Compare the “FCNO” coefficient from model_matched to the regression estimate from Data Lab 8 (model_spend, which controlled for age and OCS simultaneously). Is the coefficient estimate similar or did matching substantially change your estimate? Does adding controls on top of the matched sample (model_matched_controls) change the estimate much?

Question 3

Let’s look at what might be driving the difference in the “FCNO” coefficients in the matched and unmatched samples. Run the following code that generates a table of summary statistics for FCNO participants, the matched controls, and the unmatched controls:

matched_control_ids <- matched_data %>%
  filter(fcno == 0) %>%
  pull(patient_id)

three_group_compare <- regression_data_complete %>%
  filter(fcno == 0) %>%
  mutate(group = ifelse(patient_id %in% matched_control_ids,
                        "Matched Controls", "Unmatched Controls")) %>%
  bind_rows(
    matched_data %>%
      filter(fcno == 1) %>%
      mutate(group = "FCNO Participants")
  ) %>%
  group_by(group) %>%
  summarise(
    N                = n(),
    Mean_Age         = round(mean(age, na.rm = TRUE), 1),
    Mean_OCS         = round(mean(ocs, na.rm = TRUE), 2),
    Mean_Spend       = round(mean(postnatal_spend, na.rm = TRUE), 0),
    Max_Spend        = round(max(postnatal_spend, na.rm = TRUE), 0)
  )

three_group_compare

What do you notice about the unmatched controls that might help you explain the difference in the “FCNO” coefficient estimates?

Summary and Key Takeaways

In this Data Lab, we implemented propensity score matching as an alternative approach to estimating the average treatment effect of FCNO participation on postnatal spending. By restricting the comparison group to non-participants who closely resemble participants on age and health status, we constructed a more balanced comparison group than we had in our earlier naïve analyses.

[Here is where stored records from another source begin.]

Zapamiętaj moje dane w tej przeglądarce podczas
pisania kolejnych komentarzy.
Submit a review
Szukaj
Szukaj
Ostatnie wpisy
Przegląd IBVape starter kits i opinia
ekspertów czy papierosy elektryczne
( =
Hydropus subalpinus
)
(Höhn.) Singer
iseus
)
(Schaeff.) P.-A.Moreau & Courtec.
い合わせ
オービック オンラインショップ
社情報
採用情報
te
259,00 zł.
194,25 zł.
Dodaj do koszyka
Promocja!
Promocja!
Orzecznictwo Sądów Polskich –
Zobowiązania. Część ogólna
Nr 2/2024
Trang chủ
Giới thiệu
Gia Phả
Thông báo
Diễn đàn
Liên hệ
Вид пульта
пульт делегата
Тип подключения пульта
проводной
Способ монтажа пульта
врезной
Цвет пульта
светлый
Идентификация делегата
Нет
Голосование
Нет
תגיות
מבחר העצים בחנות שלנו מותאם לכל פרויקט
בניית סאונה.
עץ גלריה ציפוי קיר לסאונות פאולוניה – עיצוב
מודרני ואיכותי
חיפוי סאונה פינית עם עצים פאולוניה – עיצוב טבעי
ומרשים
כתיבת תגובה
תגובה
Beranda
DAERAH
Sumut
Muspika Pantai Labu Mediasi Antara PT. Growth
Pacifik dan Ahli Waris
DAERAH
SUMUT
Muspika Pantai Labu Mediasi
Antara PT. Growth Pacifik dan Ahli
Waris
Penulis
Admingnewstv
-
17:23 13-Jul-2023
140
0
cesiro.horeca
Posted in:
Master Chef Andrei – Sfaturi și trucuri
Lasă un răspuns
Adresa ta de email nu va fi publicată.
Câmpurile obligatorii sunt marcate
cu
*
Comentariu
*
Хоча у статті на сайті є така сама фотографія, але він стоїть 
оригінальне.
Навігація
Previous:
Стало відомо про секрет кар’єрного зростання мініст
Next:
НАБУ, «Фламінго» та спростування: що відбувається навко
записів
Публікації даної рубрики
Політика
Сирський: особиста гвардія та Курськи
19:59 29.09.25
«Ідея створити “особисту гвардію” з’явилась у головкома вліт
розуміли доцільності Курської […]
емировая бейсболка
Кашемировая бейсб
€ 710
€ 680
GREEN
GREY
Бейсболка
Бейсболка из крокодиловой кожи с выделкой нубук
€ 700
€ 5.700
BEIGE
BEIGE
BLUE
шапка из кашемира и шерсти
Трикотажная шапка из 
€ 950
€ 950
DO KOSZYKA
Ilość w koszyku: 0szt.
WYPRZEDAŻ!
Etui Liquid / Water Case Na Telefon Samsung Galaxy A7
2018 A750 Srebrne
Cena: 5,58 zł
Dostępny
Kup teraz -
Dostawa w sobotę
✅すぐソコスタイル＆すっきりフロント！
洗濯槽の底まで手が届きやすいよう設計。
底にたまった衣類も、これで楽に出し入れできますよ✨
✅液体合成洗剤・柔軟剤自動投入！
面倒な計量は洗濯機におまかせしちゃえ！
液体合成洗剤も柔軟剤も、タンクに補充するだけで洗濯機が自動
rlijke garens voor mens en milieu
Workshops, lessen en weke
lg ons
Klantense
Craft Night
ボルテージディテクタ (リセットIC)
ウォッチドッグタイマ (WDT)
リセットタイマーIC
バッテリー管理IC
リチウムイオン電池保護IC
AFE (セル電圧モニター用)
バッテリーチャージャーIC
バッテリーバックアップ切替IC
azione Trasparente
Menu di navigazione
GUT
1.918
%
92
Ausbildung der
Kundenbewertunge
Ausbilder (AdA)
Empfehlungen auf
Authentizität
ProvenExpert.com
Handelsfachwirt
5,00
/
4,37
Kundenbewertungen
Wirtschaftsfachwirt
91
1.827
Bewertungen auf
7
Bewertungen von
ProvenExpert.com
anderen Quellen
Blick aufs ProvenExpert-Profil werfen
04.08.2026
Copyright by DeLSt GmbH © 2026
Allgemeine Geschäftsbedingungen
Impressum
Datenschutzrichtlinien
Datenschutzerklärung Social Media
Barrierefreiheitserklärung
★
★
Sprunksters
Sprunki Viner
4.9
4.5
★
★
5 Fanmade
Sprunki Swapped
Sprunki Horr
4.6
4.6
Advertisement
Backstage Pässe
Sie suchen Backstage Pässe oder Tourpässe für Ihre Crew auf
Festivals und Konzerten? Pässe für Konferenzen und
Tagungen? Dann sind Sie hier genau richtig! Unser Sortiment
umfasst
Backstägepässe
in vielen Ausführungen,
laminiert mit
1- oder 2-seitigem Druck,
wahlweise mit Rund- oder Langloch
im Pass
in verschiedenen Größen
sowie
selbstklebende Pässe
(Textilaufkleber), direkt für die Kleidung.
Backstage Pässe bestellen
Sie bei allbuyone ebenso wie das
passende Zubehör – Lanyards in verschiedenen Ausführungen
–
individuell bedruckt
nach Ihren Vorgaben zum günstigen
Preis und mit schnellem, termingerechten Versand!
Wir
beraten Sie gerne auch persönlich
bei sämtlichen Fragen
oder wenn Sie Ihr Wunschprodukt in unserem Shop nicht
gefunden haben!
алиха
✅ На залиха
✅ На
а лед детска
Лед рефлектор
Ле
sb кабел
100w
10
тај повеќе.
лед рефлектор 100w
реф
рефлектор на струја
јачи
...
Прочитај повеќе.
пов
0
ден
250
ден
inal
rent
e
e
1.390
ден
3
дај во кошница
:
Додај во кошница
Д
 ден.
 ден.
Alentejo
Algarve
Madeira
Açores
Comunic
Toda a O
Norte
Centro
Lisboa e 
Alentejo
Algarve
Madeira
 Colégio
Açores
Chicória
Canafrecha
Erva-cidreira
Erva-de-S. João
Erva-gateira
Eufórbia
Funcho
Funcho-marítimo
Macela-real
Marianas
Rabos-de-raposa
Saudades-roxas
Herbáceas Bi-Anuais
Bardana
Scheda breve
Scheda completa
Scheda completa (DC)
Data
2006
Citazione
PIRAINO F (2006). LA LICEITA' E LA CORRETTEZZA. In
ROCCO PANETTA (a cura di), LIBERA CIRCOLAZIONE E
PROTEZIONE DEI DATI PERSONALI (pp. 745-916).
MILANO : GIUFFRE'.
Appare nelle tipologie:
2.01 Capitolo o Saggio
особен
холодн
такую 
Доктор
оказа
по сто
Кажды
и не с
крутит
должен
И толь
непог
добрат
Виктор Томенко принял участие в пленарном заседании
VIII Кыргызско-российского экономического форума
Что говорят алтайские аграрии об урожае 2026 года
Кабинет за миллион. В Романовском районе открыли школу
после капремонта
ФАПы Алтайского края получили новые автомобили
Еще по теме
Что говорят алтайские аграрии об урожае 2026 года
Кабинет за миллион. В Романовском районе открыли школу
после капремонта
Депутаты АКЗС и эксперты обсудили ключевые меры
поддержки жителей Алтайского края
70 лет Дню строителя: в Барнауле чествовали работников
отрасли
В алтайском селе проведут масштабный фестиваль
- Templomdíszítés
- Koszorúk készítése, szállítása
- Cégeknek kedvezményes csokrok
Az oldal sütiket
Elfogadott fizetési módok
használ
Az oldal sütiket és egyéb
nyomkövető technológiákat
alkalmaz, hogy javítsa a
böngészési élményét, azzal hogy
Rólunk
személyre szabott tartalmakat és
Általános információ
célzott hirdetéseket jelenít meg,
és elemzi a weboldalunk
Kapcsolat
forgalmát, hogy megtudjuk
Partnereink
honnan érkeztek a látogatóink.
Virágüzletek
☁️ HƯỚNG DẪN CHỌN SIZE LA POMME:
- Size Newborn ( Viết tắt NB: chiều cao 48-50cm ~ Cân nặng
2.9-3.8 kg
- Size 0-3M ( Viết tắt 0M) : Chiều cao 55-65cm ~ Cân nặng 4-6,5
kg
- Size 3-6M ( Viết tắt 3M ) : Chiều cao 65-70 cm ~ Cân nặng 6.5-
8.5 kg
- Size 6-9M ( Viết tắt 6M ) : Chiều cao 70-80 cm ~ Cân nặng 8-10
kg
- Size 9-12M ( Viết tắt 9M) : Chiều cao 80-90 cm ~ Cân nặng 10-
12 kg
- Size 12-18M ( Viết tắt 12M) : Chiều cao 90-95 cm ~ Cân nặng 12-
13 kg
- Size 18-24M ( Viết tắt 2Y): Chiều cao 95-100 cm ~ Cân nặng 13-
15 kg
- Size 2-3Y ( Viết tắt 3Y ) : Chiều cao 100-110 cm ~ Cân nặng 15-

The key limitation of PSM is that it can only account for observed differences between participants and non-participants. If there are unobserved factors that drive both selection into FCNO and postnatal health care use, then our matching estimates will still be biased. Therefore, PSM is a useful tool, but it is not a substitute for a true natural experiment or randomized design.

In the next Data Lab, we’ll begin exploring natural experiments that can help address selection on unobservables by exploiting variation in treatment timing or location.

Render your Markdown file, upload your PDF document to Canvas here, and you’re all done!